TASK MATERIAL
----------------
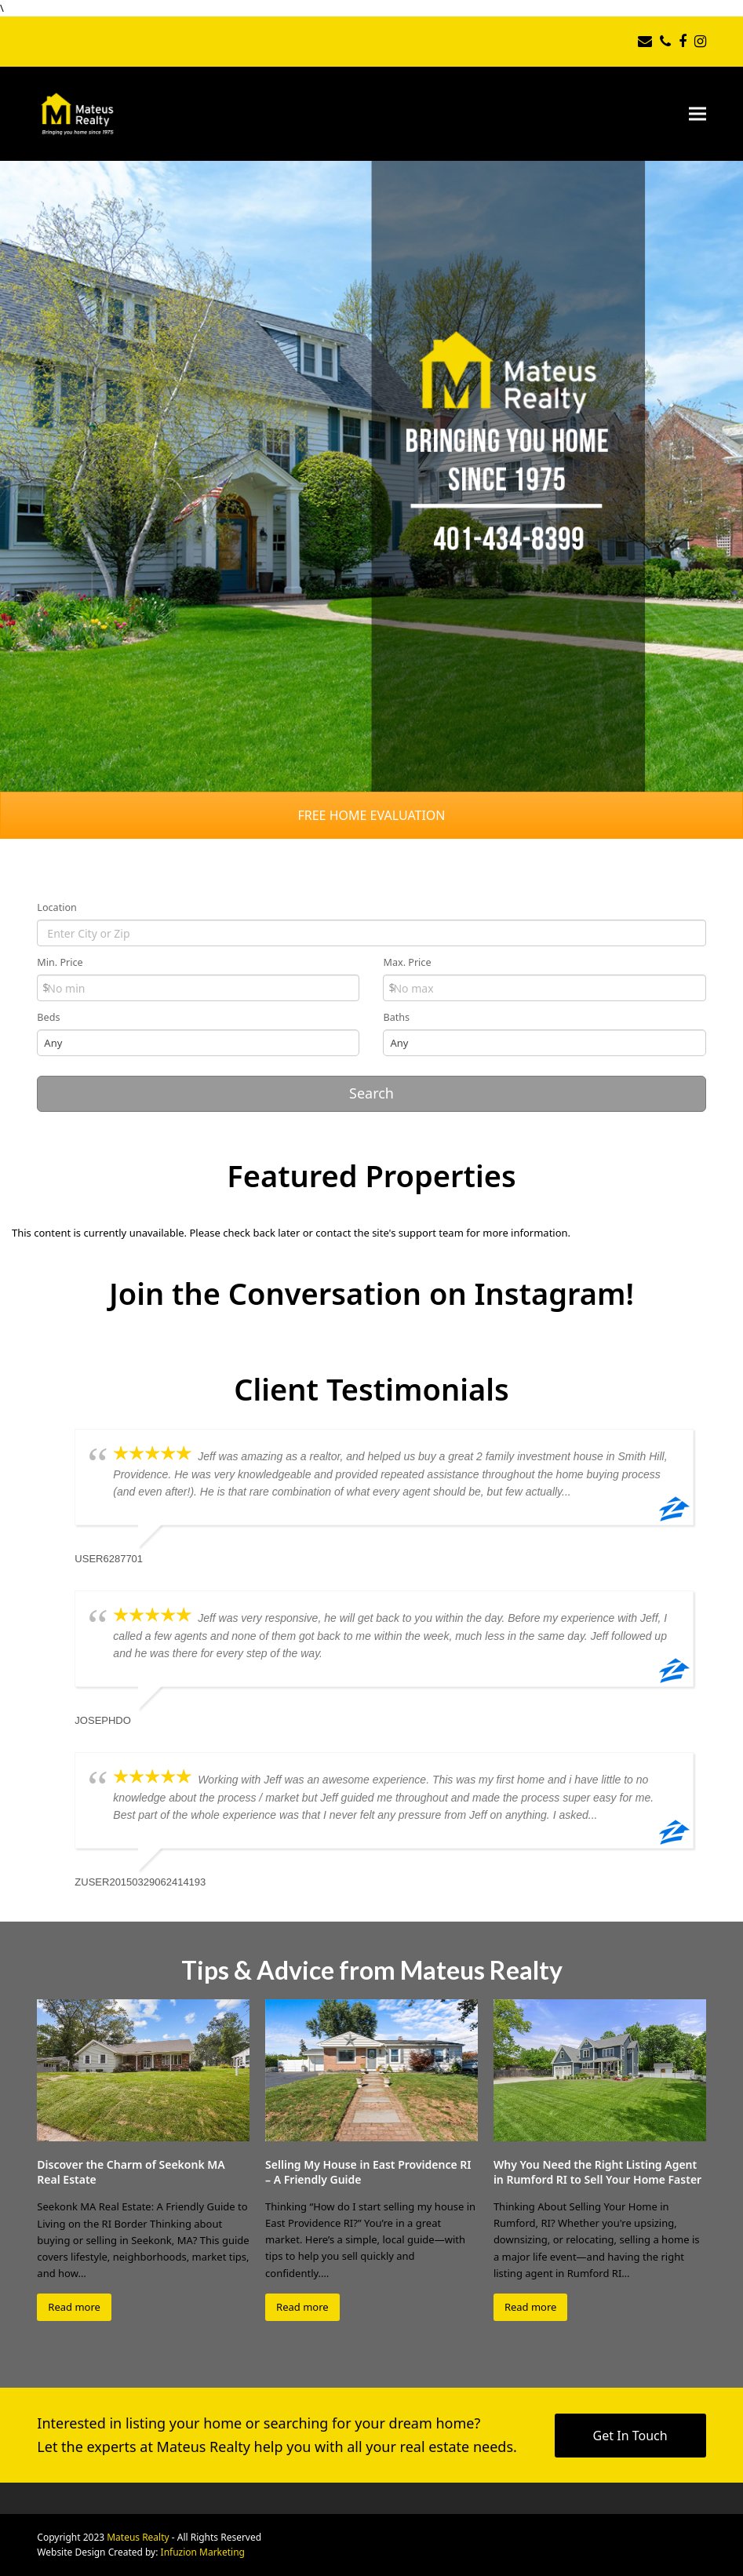 This screenshot has width=743, height=2576. What do you see at coordinates (630, 2435) in the screenshot?
I see `Get In Touch` at bounding box center [630, 2435].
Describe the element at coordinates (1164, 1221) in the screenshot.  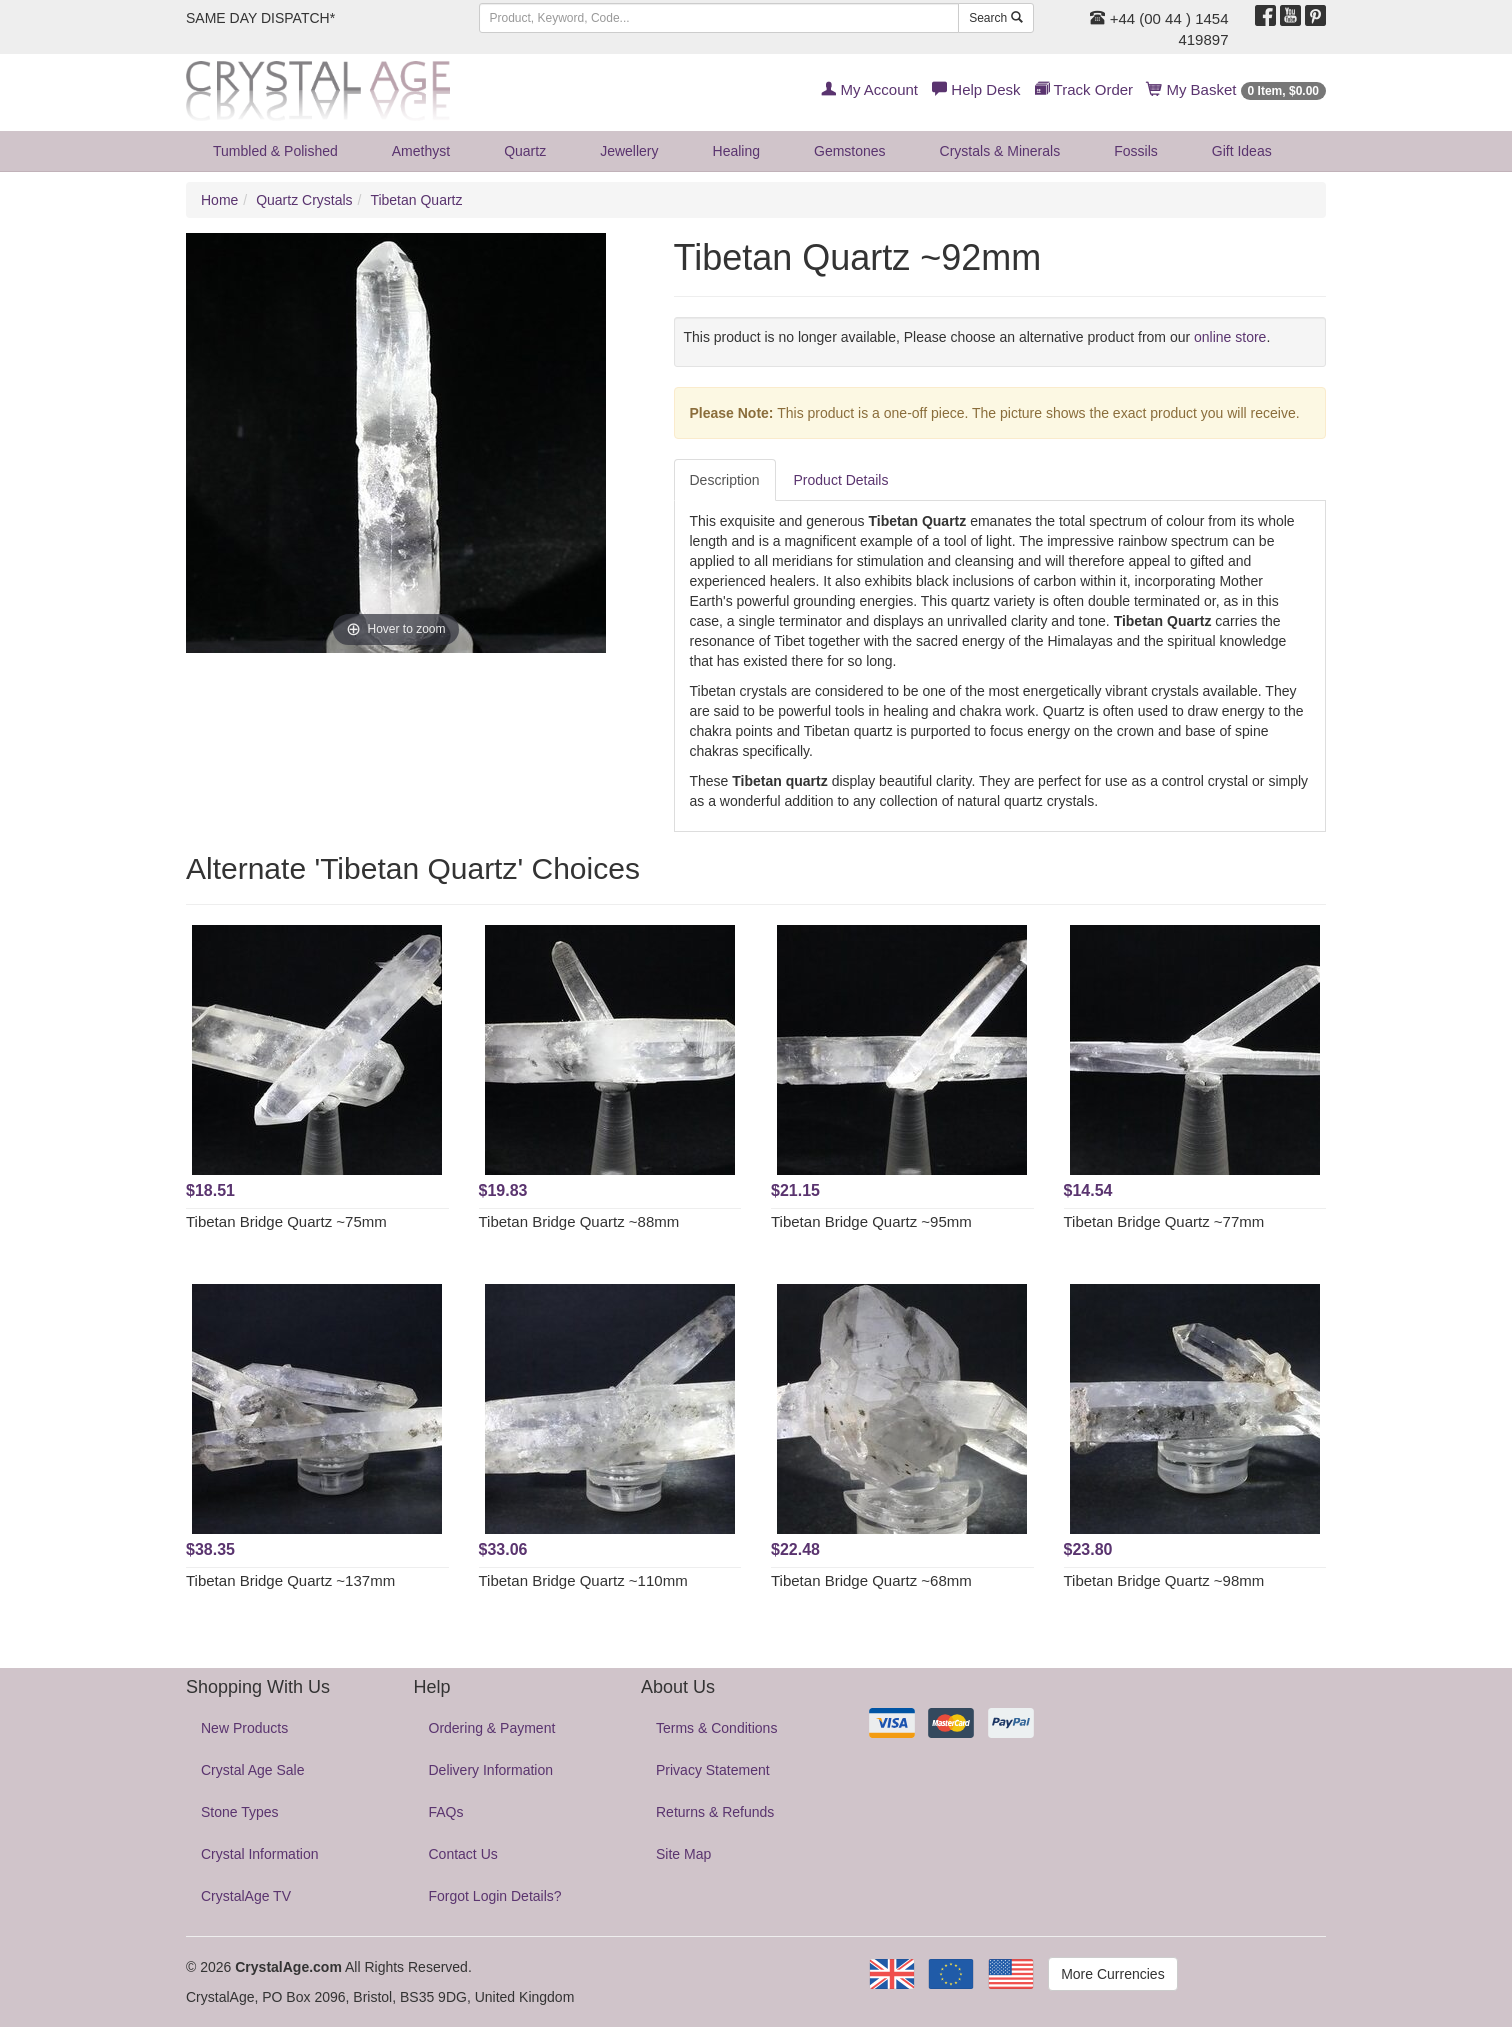
I see `Tibetan Bridge Quartz ~77mm` at that location.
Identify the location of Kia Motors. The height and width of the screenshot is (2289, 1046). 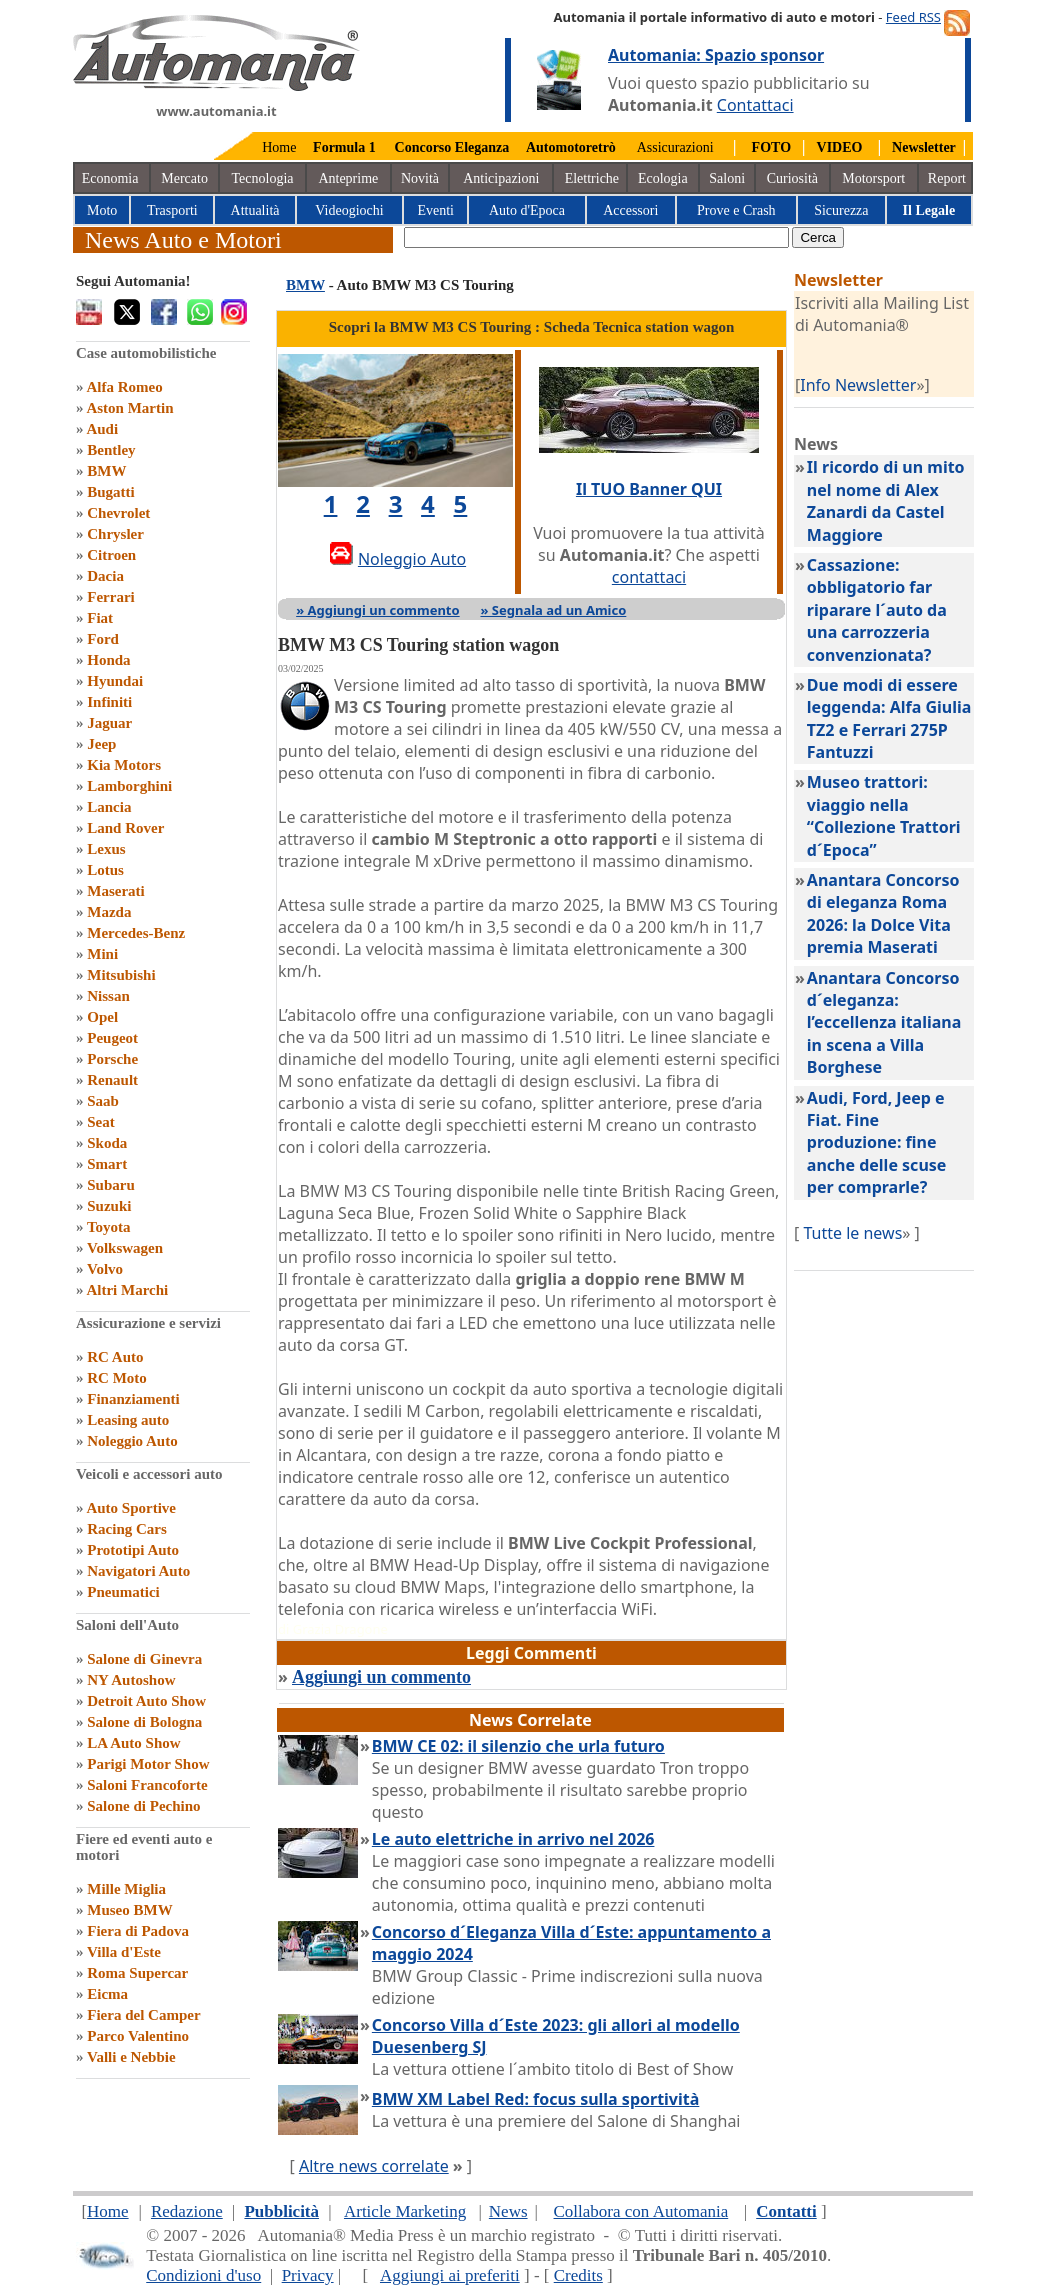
----------------
EXERCISE INSTRUCTIONS
The answer must be an exact copy of the lines from the one containing "Describe the element" through the last line of the records, with no pictures included.

ANSWER TO THE EXERCISE
Describe the element at coordinates (1164, 1221) in the screenshot.  
I see `Tibetan Bridge Quartz ~77mm` at that location.
Identify the location of Kia Motors. The height and width of the screenshot is (2289, 1046). 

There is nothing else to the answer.